Cymdeithas Ddawns Werin Cymru
Welsh Folk Dance Society

 Dawnsiau Nantgarw Dances

Inaugural Address of the Easter Course 19 -Part 1

 

INAUGURAL ADDRESS OF THE EASTER COURSE by DR. CEINWEN THOMAS

This is the second time that I have been honoured with an invitation to talk to the Easter School of Gymdeithas Ddawns Werin Cynru and, although I derive much pleasure from the invitation, I must confess to feeling also something of a charlatan. For I am one who has danced very little in my life and I have never taken part in a Welsh folk dance. You therefore understand why I am a little hesitant to talk tonight about the Nantgarw dances.

However, in spite of my personal inadequacy, there are a variety of reasons why I ought to talk to you about these dances. I shall mention here only one of these reasons. A short while ago, an article in honour of Mrs. Blake appeared ina Welsh language newspaper, in which a brief reference was made to the Nantgarw dances. This reference was factually inaccurate and I have felt ever since that I ought to set the record straight regarding the manner in which the dances came to be written down in the first place, and how they came into the possession of Cymdeithas Ddawns Werin Cymru.

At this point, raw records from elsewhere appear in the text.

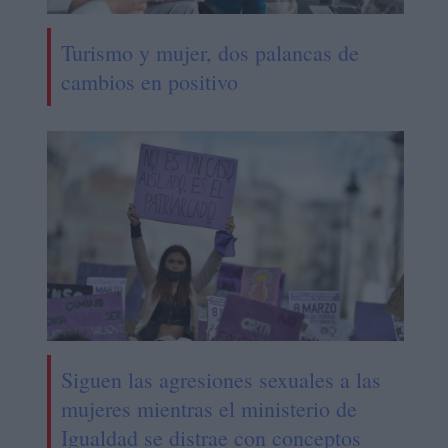
Turismo y mujer, dos palancas de
cambios en positivo
Siguen las agresiones sexuales a las
mujeres mientras el ministerio de
Igualdad se distrae con conceptos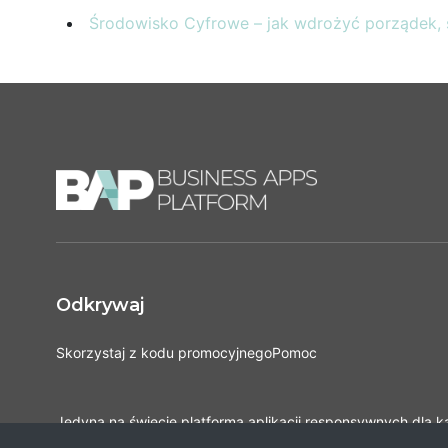
Środowisko Cyfrowe – jak wdrożyć porządek, s
Odkrywaj
Skorzystaj z kodu promocyjnego
Pomoc
Jedyna na świecie platforma aplikacji responsywnych dla 
Opracowana na podstawie najlepszych i najnowszych prak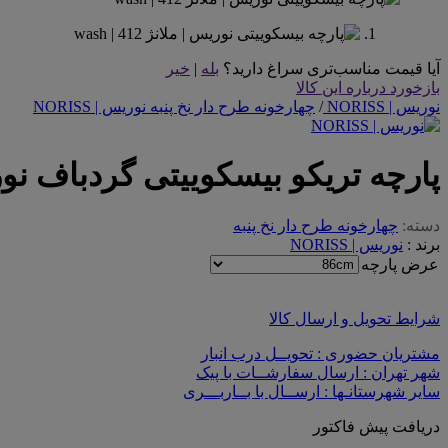
آیا قیمت مناسب‌تری سراغ دارید؟
بله
|
خیر
بازخورد درباره این کالا
نوریس | NORISS
/
چهارخونه طرح دار نخ پنبه نوریس | NORISS
پارچه تریکو بیسکوییتی گردباف نوریس
دسته:
چهارخونه طرح دار نخ پنبه
برند :
نوریس | NORISS
عرض پارچه
شرایط تحویل و ارسال کالا
مشتریان حضوری : تحویــل درب انبار
شهر تهران : ارسال سفارشــات با پیک
سایر شهرستانـها : ارســال با بــاربـــری
دریافت پیش فاکتور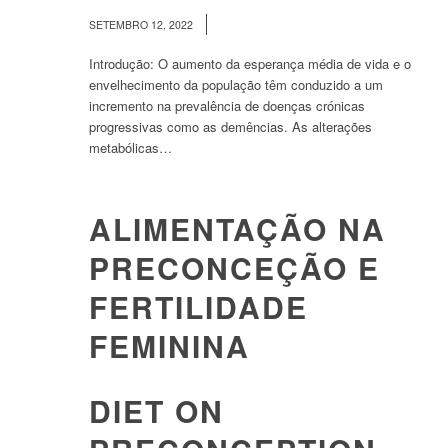
/
SETEMBRO 12, 2022
Introdução: O aumento da esperança média de vida e o
envelhecimento da população têm conduzido a um
incremento na prevalência de doenças crónicas
progressivas como as demências. As alterações
metabólicas…
ALIMENTAÇÃO NA
PRECONCEÇÃO E
FERTILIDADE
FEMININA
DIET ON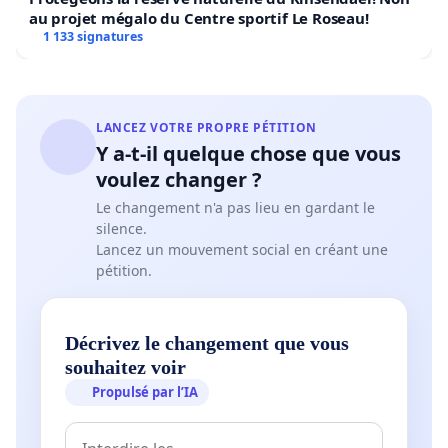
au projet mégalo du Centre sportif Le Roseau!
1 133 signatures
LANCEZ VOTRE PROPRE PÉTITION
Y a-t-il quelque chose que vous
voulez changer ?
Le changement n'a pas lieu en gardant le
silence.
Lancez un mouvement social en créant une
pétition.
Décrivez le changement que vous
souhaitez voir
Propulsé par l’IA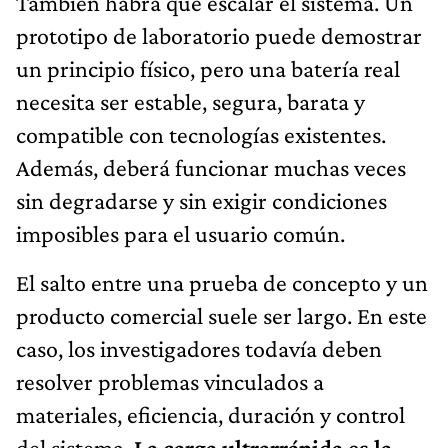
También habrá que escalar el sistema. Un
prototipo de laboratorio puede demostrar
un principio físico, pero una batería real
necesita ser estable, segura, barata y
compatible con tecnologías existentes.
Además, deberá funcionar muchas veces
sin degradarse y sin exigir condiciones
imposibles para el usuario común.
El salto entre una prueba de concepto y un
producto comercial suele ser largo. En este
caso, los investigadores todavía deben
resolver problemas vinculados a
materiales, eficiencia, duración y control
del sistema.
La carga ultrarrápida es la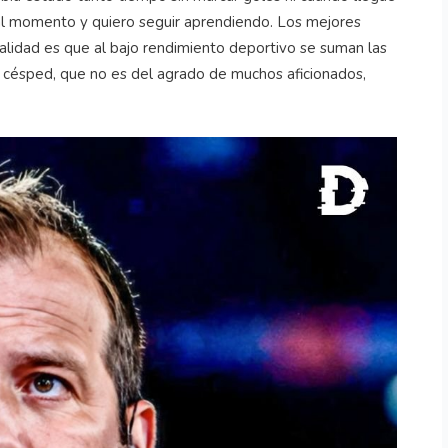
al momento y quiero seguir aprendiendo. Los mejores
alidad es que al bajo rendimiento deportivo se suman las
el césped, que no es del agrado de muchos aficionados,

I grew up in a family that loved to reminisce about what they all called "slawar dydd" (long ago). My mother and her brothers were particularly fond of this occupation, while my father usually was the appreciative audience, although he would, on occasion, reminisce with the best of them. "Slawar dydd" was a fairly elastic term, for under this heading, the family would talk, not only about incidents and events they had heard about from their own parents and grandparents, and other people of the older generation, but also about events they remembered from their own childhood and youth. These last cannot have really been all that long ago when I first heard about them in my small childhood, for the narrators were then only in their early middle life. But whether the event stalked about had occurred in the middle or early part of the last century or within their own fairly recent memory, the narrators were prone to begin with the words "Slawar dydd ... ".

I heard so much about "slawar dydd' while I grew up, that the people and the life of our own little bit of East Glamorgan for about a century before my own birth, seemed while real and while familiar to me while the people and the life around me in the Nantgarw in which I myself was growing up.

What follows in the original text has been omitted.